Understandably, last year, the JOVM mainstay had hopes to build upon the momentum of the previous year with a handful of opportunities that came her way that many artists across the world would kill for: Early last year, it was announced that she was cited to play blues and rock ‘n’ roll pioneer Sister Rosetta Tharpe in Baz Luhrmann’s musical drama Elvis alongside Austin Butler in the title role, Tom Hanks as Colonel Tom Parker and Maggie Gyllenhaal as Presley’s mother. Unfortunately, the COVID-19 pandemic threw a series of monkey wrenches into her hopes and plans: Tom Hanks wound up contracting COVID-19 while filming in Australia and the rest of the shooting schedule was delayed for the better part of a year. In between filming, she was supposed to play a series of dates opening for country superstar Chris Stapleton and Grammy Award-winning acts  The Black Keys and Brandi Carlile — with one of those shows being at Madison Square Garden, which also got postponed indefinitely as a result of the pandemic.

However, Yola was able to finish her first Stateside headlining tour, a tour that included a stop at Music Hall of Williamsburg, a few weeks before the world went into lockdown.  In lieu of touring, the Bristol-born, Nashville-based artist wound up making virtual stops across the domestic, late night television show circuit: She played album bonus track “I Don’t Want to Lie” on The Late Late Show with James Corden — and she played a gospel-tinged cover of Nina Simone‘s classic and beloved “To Be Young, Gifted and Black” filmed at The Ryman Auditorium for Late Night with Seth Meyers. 

The Bristol-born, Nashville-based JOVM mainstay used the unexpected gift of time and space to ground herself physically and mentally as she began to write the material that would eventually become her highly-anticipated sophomore album Stand For Myself. Some of the album’s material was written several years previously and inspired by deeply personal moments, like her mother’s funeral. Other songs were written during pandemic isolation, and as a result they reflect on her personal and collective moments of longing and awakening.
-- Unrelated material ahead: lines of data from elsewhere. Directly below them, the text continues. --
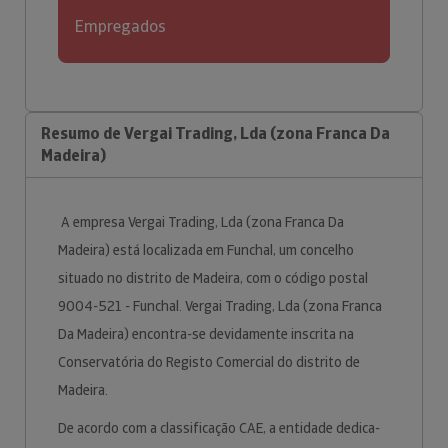
Empregados
Resumo de Vergai Trading, Lda (zona Franca Da
Madeira)
A empresa Vergai Trading, Lda (zona Franca Da
Madeira) está localizada em Funchal, um concelho
situado no distrito de Madeira, com o código postal
9004-521 - Funchal. Vergai Trading, Lda (zona Franca
Da Madeira) encontra-se devidamente inscrita na
Conservatória do Registo Comercial do distrito de
Madeira.
De acordo com a classificação CAE, a entidade dedica-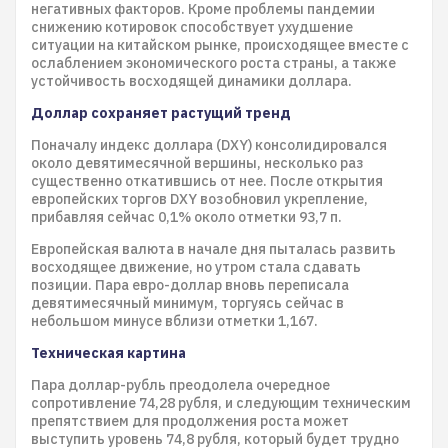
негативных факторов. Кроме проблемы пандемии
снижению котировок способствует ухудшение
ситуации на китайском рынке, происходящее вместе с
ослаблением экономического роста страны, а также
устойчивость восходящей динамики доллара.
Доллар сохраняет растущий тренд
Поначалу индекс доллара (DXY) консолидировался
около девятимесячной вершины, несколько раз
существенно откатившись от нее. После открытия
европейских торгов DXY возобновил укрепление,
прибавляя сейчас 0,1% около отметки 93,7 п.
Европейская валюта в начале дня пыталась развить
восходящее движение, но утром стала сдавать
позиции. Пара евро-доллар вновь переписала
девятимесячный минимум, торгуясь сейчас в
небольшом минусе вблизи отметки 1,167.
Техническая картина
Пара доллар-рубль преодолела очередное
сопротивление 74,28 рубля, и следующим техническим
препятствием для продолжения роста может
выступить уровень 74,8 рубля, который будет трудно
Tracks were also cowritten with Ruby Amanfu, John Bettis, Pat McLaughlin, Natalie Hemby, Joy Oladokun, Paul Overstreet, Liz Rose, Aaron Lee Tasjan, Hannah Vasanth and Bobby Wood. The album’s material will likely make a connection with anyone who has experienced feeling as though they were an “other” while urging the listener to challenge the biases that fuel bigotry, inequality and tokenism, which have deeply impacted her personal life and career.
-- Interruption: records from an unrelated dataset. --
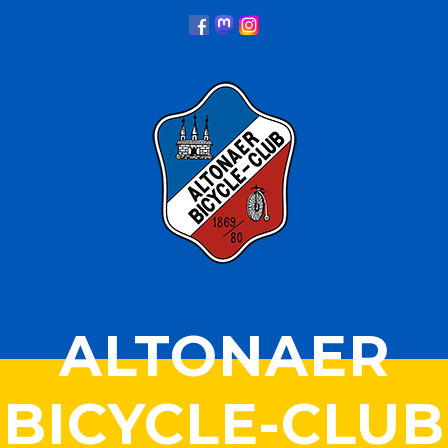
ALTONAER
BICYCLE-CLUB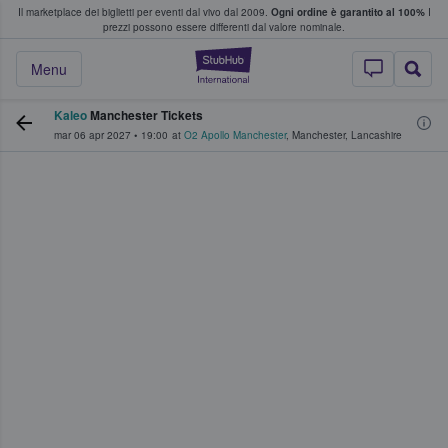
Il marketplace dei biglietti per eventi dal vivo dal 2009.
Ogni ordine è garantito al 100%
I
i fan comprano e vendono biglietti
prezzi possono essere differenti dal valore nominale.
StubHub - Dove i 
Menu
Kaleo
Manchester Tickets
mar 06 apr 2027
•
19:00
at
O2 Apollo Manchester
,
Manchester
,
Lancashire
“It’s a collection of stories of allyship, black feminine strength through vulnerability, and loving connection from the sexual to the social. All celebrating a change in thinking and paradigm shift at their core.” Yola says in press note, adding, “It is an album not blindly positive and it does not simply plead for everyone to come together. It instead explores ways that we need to stand for ourselves throughout our lives, what limits our connection as humans and declares that real change will come when we challenge our thinking and acknowledge our true complexity.” Ultimately, the JOVM mainstay’s hope is that the album will encourage both empathy and self actualization, all while returning to where she started, to the real Yola. “I kind of got talked out of being me, and now I’m here. This is who I’ve always been in music and in life. There was a little hiatus where I got brainwashed out of my own majesty, but a bitch is back.”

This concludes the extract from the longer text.